Notes on Mediation Analysis, Part I

By krhendrickson in epidemiology

March 27, 2023

I’m spending the last semester of my masters working on an independent study project on causal mediation analysis. It seemed a perfect opportunity to try this Learning in Public thing. I’m currenlty adding to this post on an almost daily basis.

Part I covers general mediation concepts and terminology. Part II covers more complex issues in mediation analysis.
Corrections or requests welcome in the comments section!

Note: most of these notes are not specific to analysis in any language, but if I use code samples they will be in R.

Mediation analysis is often conducted to evaluate specific causal mechanisms after a general cause and effect relationship has been established by theory and experiments.

As a not-so-professional example, let’s say I’ve noticed a causal relationship in my life between drinking beer and having a bad hangover the next day. I’m confident in the overall connection between these two variables (having tested it many times), but I can think of multiple reasons that drinking beer might lead to a hangover. Below is one potential causal chain:

(Amusingly, I’ve recently gone sober-ish, so this post has become extremely theoretical.)

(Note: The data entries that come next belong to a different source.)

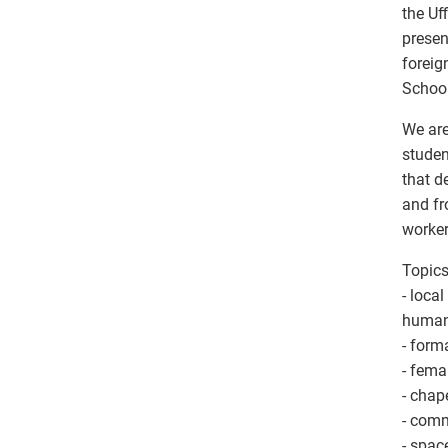
the Uf
presen
foreig
School
We are
studen
that d
and fr
worker
Topics
- local
human
- form
- femal
- chap
- comm
- spac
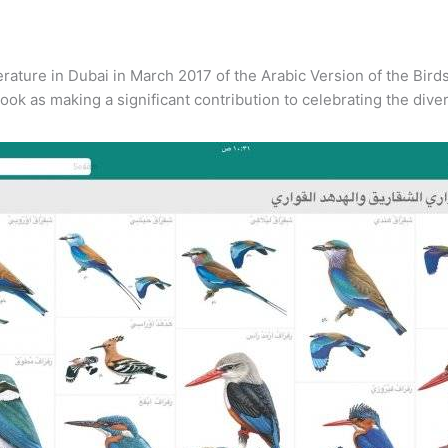
terature in Dubai in March 2017 of the Arabic Version of the Bir
k as making a significant contribution to celebrating the diversi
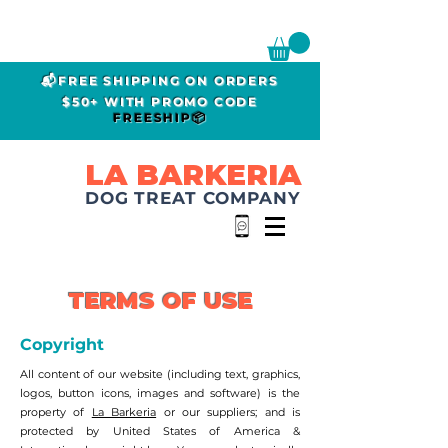
📬FREE SHIPPING ON ORDERS
$50+ WITH PROMO CODE
FREESHIP📦
LA BARKERIA
DOG TREAT COMPANY
TERMS OF USE
Copyright
All content of our website (including text, graphics,
logos, button icons, images and software) is the
property of
La Barkeria
or our suppliers; and is
protected by United States of America &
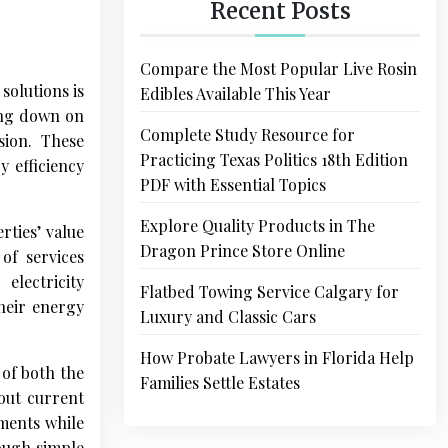
Recent Posts
Compare the Most Popular Live Rosin
solutions is
Edibles Available This Year
ing down on
Complete Study Resource for
sion. These
Practicing Texas Politics 18th Edition
y efficiency
PDF with Essential Topics
Explore Quality Products in The
ties’ value
Dragon Prince Store Online
of services
electricity
Flatbed Towing Service Calgary for
heir energy
Luxury and Classic Cars
How Probate Lawyers in Florida Help
 of both the
Families Settle Estates
out current
ements while
rough simple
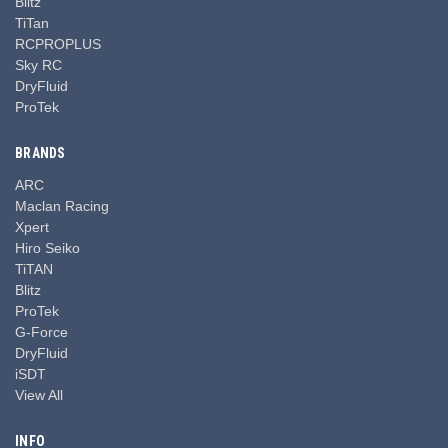
Blitz
TiTan
RCPROPLUS
Sky RC
DryFluid
ProTek
BRANDS
ARC
Maclan Racing
Xpert
Hiro Seiko
TiTAN
Blitz
ProTek
G-Force
DryFluid
iSDT
View All
INFO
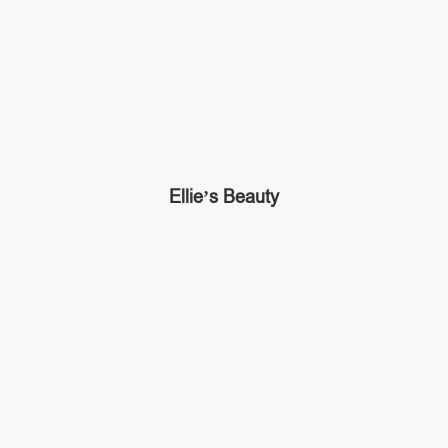
Ellie’s Beauty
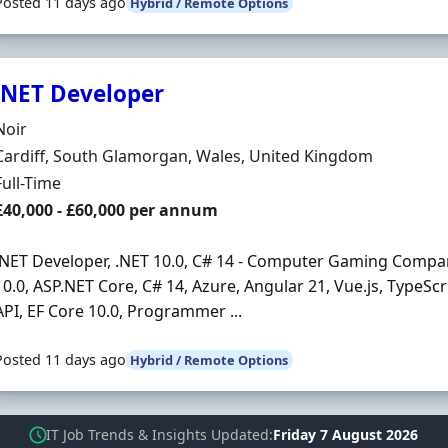
Posted 11 days ago
Hybrid / Remote Options
.NET Developer
Hiring Organisation
Noir
Location
Cardiff, South Glamorgan, Wales, United Kingdom
Employment Type
Full-Time
Salary
£40,000 - £60,000 per annum
.NET Developer, .NET 10.0, C# 14 - Computer Gaming Company 
10.0, ASP.NET Core, C# 14, Azure, Angular 21, Vue.js, TypeSc
API, EF Core 10.0, Programmer ...
Posted 11 days ago
Hybrid / Remote Options
IT Job Trends & Insights Updated
Friday 7 August 2026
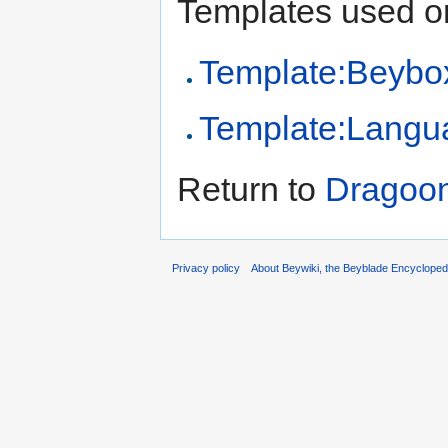
Templates used on
Template:Beybo
Template:Langu
Return to
Dragoo
Privacy policy
About Beywiki, the Beyblade Encycloped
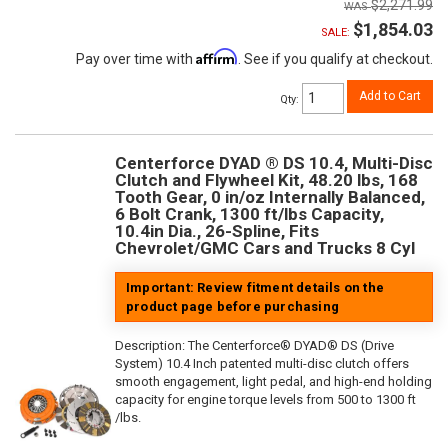
$2,271.99
$1,854.03
SALE:
Affirm
Pay over time with
. See if you qualify at checkout.
Add to Cart
Qty
:
Centerforce DYAD ® DS 10.4, Multi-Disc
Clutch and Flywheel Kit, 48.20 lbs, 168
Tooth Gear, 0 in/oz Internally Balanced,
6 Bolt Crank, 1300 ft/lbs Capacity,
10.4in Dia., 26-Spline, Fits
Chevrolet/GMC Cars and Trucks 8 Cyl
Important: Review fitment details on the
product page before purchasing
Description:
The Centerforce® DYAD® DS (Drive
System) 10.4 Inch patented multi-disc clutch offers
smooth engagement, light pedal, and high-end holding
capacity for engine torque levels from 500 to 1300 ft
/lbs.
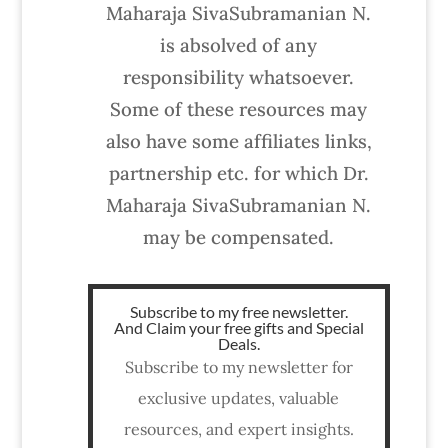
Maharaja SivaSubramanian N.
is absolved of any
responsibility whatsoever.
Some of these resources may
also have some affiliates links,
partnership etc. for which Dr.
Maharaja SivaSubramanian N.
may be compensated.
Subscribe to my free newsletter.
And Claim your free gifts and Special
Deals.
Subscribe to my newsletter for
exclusive updates, valuable
resources, and expert insights.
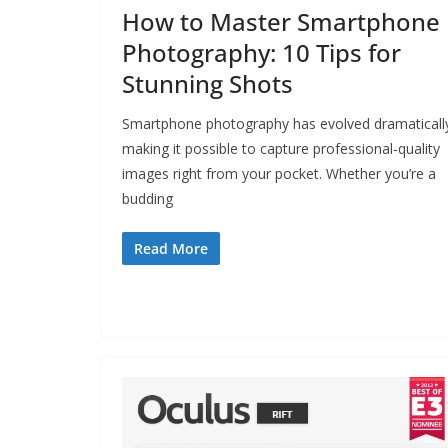
How to Master Smartphone
Photography: 10 Tips for
Stunning Shots
Smartphone photography has evolved dramaticall
making it possible to capture professional-quality
images right from your pocket. Whether you’re a
budding
Read More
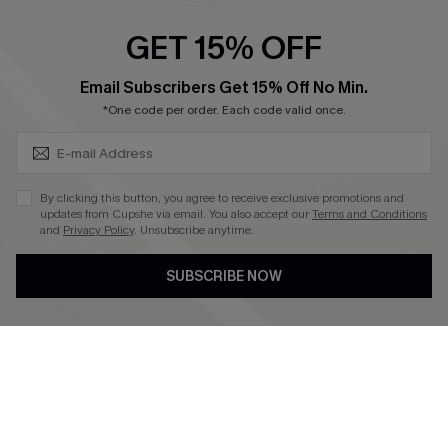
Ambassador Program
GET 15% OFF
Become a Member
SUBSCRIBE & GET CODE
Email Subscribers Get 15% Off No Min.
*One code per order. Each code valid once.
4.4
DOWNLOAD CUPSHE APP
By clicking this button, you agree to receive exclusive promotions and
updates from Cupshe via email. You also accept our
Terms and Conditions
and
Privacy Policy
. Unsubscribe anytime.
SUBSCRIBE NOW
FOLLOW US ON
©2026 CUPSHE CA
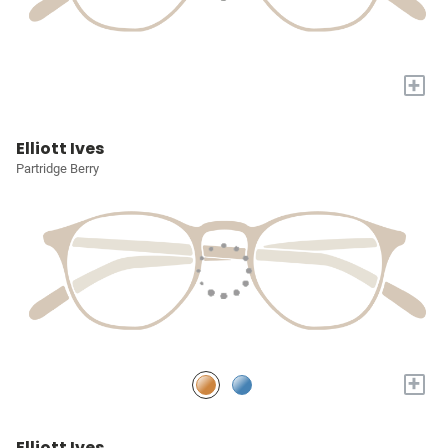
+
Elliott Ives
Partridge Berry
+
Elliott Ives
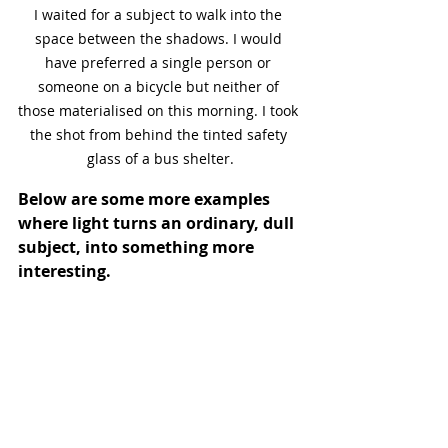
I waited for a subject to walk into the 
space between the shadows. I would 
have preferred a single person or 
someone on a bicycle but neither of 
those materialised on this morning. I took 
the shot from behind the tinted safety 
glass of a bus shelter.
Below are some more examples 
where light turns an ordinary, dull 
subject, into something more 
interesting.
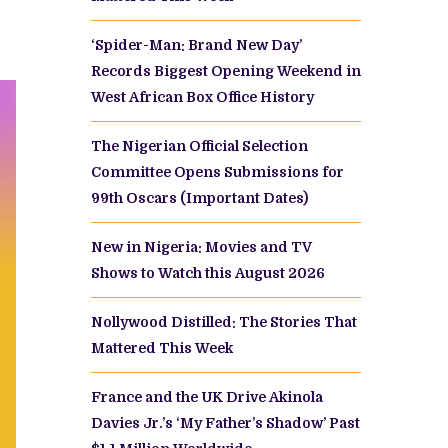
‘Spider-Man: Brand New Day’
Records Biggest Opening Weekend in
West African Box Office History
The Nigerian Official Selection
Committee Opens Submissions for
99th Oscars (Important Dates)
New in Nigeria: Movies and TV
Shows to Watch this August 2026
Nollywood Distilled: The Stories That
Mattered This Week
France and the UK Drive Akinola
Davies Jr.’s ‘My Father’s Shadow’ Past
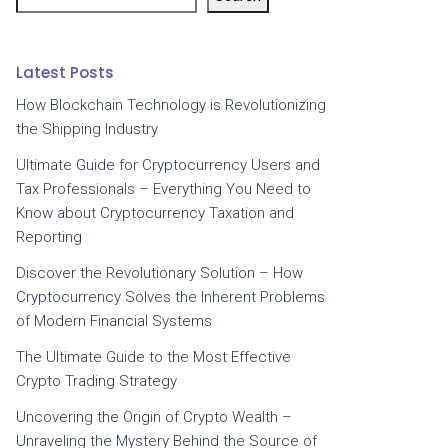
Latest Posts
How Blockchain Technology is Revolutionizing
the Shipping Industry
Ultimate Guide for Cryptocurrency Users and
Tax Professionals – Everything You Need to
Know about Cryptocurrency Taxation and
Reporting
Discover the Revolutionary Solution – How
Cryptocurrency Solves the Inherent Problems
of Modern Financial Systems
The Ultimate Guide to the Most Effective
Crypto Trading Strategy
Uncovering the Origin of Crypto Wealth –
Unraveling the Mystery Behind the Source of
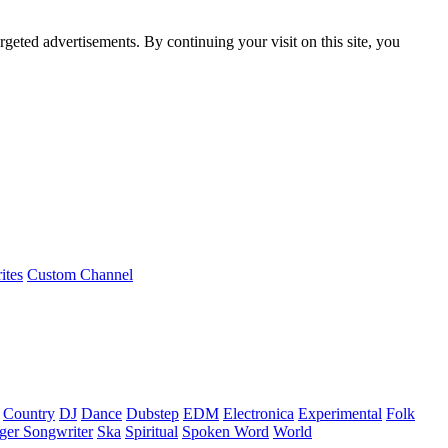
rgeted advertisements. By continuing your visit on this site, you
ites
Custom Channel
Country
DJ
Dance
Dubstep
EDM
Electronica
Experimental
Folk
ger Songwriter
Ska
Spiritual
Spoken Word
World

The value of a mediation analysis is being able to estimate how much of an observed effect is going through a specific pathway. In this case, how much is less sleep mediating the effect of drinking beer on my hangover. If less sleep is the only reason drinking alcohol affects how I feel the next day, then we would expect all of the observed effect to travel through that causal chain. However, there are probably multiple reasons I have a hangover after drinking, such as dehydration, or the direct effect of consuming alcohol making me feel ill. The directed acyclic graph (DAG) for this question would look like this:


Our research question is: how much of my hangover is due to the fact that alcohol consumption disrupts my sleep?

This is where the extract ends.